REQUIREMENT: Among the lines of the records, find all that carry the word "Aziz" and copy them.

RECORDED INFORMATION:
+---+
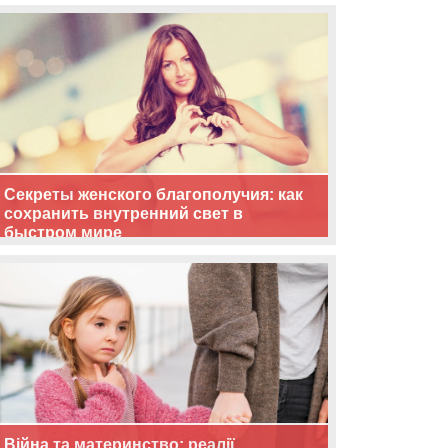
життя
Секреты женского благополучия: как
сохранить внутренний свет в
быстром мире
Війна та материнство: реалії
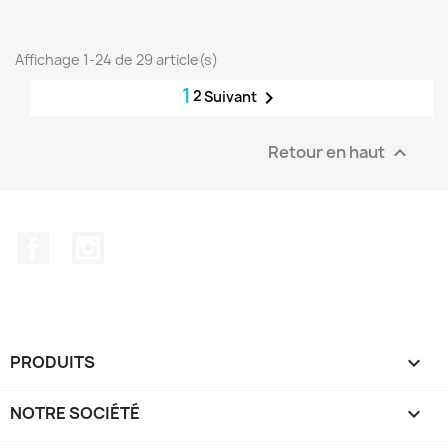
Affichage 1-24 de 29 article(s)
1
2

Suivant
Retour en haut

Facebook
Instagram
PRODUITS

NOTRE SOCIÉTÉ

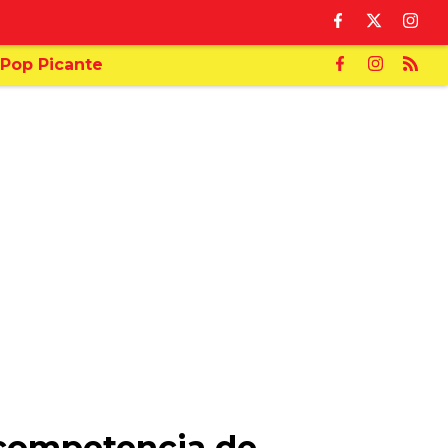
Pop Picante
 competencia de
+---+
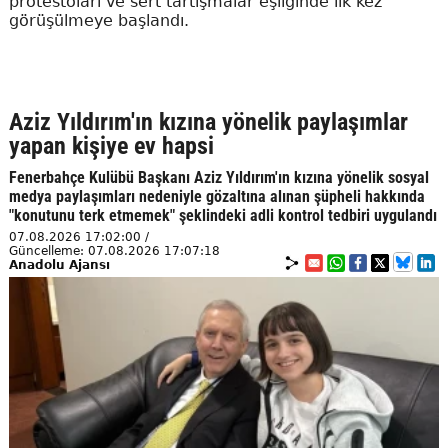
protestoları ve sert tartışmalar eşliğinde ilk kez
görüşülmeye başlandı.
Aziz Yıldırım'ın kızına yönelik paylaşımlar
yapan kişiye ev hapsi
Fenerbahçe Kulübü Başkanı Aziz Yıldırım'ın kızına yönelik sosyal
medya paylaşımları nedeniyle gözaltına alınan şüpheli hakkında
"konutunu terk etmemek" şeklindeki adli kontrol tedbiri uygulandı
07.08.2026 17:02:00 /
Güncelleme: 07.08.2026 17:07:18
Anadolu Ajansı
+---+
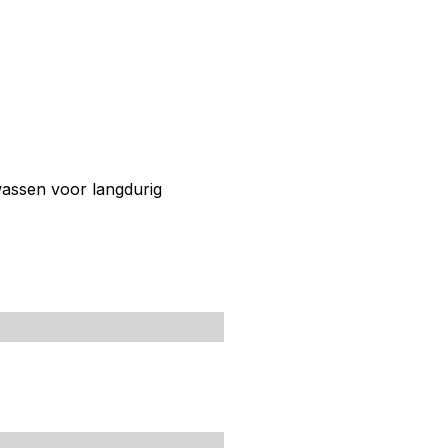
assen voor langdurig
+---+
RESPONSE AREA:
Aziz Yıldırım'ın kızına yönelik paylaşımlar
Fenerbahçe Kulübü Başkanı Aziz Yıldırım'ın kızına yönelik sosyal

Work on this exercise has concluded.